StratOS is the working title of the Big Data framework that I have been developing while working as an Assistant Project Scientist at UC Riverside. Here’s a draft of the documentation for the basic usage of the framework. It consists of some basic examples and documentation of each function call that is made available to the user. I’m keeping the documentation here until I have a better place (perhaps on astro.ucr.edu). The motivation for the project and architectural details will be provided in a paper.
Basic Usage: Batch Processing
Currently, the StratOS interface is only available through the Python module, ‘stratos.’ The most basic use-case involves using StratOS as a batch processor. For example, to run the command, gsnap -nt 01111
, on a set of files:
from stratos import Processor
job = Processor(master="foam:5050", threads_per_task=2, job_id="demo")
job.glob_batch("gsnap -nt 01111 %f%", "/dfs/snapshots/*_2*")
results = job.get_results()
The import statement loads the StratOS Processor. The Processor class constructor can be provided with several arguments which modify the behavior of the framework. Only the master
, which specifies the address and port number of the Mesos master, is absolutely required. In this example, I have also specified that each task will be allocated two threads (threads_per_task=2
) and that the name of the job is “demo” (job_id="demo"
).
The Processor object is then used to launch a batch job. The job consists of running the command gsnap -nt 01111
on a set of snapshot files located in the HDFS, which is mounted at /dfs/:
job.glob_batch("gsnap -nt 01111 %f%", "/dfs/snapshots/*_2*")
The wildcards in the filename in the second argument of glob_batch()
are expanded, so that /dfs/snapshots/*_2* matches all files in the snapshot directory that contain the pattern, *_2*. In this particular snapshot directory, the files all begin with “snapshot_” and end in a three-digit number, so *_2* matches snapshot_200, snapshot_201, and so on. The symbol %f%
in the first argument of the glob_batch()
method is a file name place-holder, which is then replaced with the expanded file names.

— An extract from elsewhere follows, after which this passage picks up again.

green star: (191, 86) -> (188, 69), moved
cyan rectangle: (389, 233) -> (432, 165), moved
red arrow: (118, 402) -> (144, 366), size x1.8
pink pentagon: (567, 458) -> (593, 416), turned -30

Thus, the function call, shown above, launches the following commands on the cluster or data center:
gsnap -nt 01111 <[/dfs/snapshots/snapshot_200]>
gsnap -nt 01111 <[/dfs/snapshots/snapshot_201]>
gsnap -nt 01111 <[/dfs/snapshots/snapshot_202]>
⋮
gsnap -nt 01111 <[/dfs/snapshots/snapshot_299]>
Where gsnap
is a program that is installed on each machine in the cluster / data center. To launch a program that is not installed, the executable would have to be placed in a network file system (e.g., NFS or HDFS) that is accessible by all of the nodes in the cluster.
The brackets, <[ ]>, indicate that the enclosed file is stored on the HDFS. The framework automatically identifies which machines contain local copies of the data stored in each file. When these brackets are present, tasks are assigned to nodes that contain relevant data whenever possible. This minimizes network traffic and improves the data read speed (Note: In more advanced use-cases, several file names can be used in a single command; tasks are launched on machines that contain the largest fraction of the data stored in the set of files).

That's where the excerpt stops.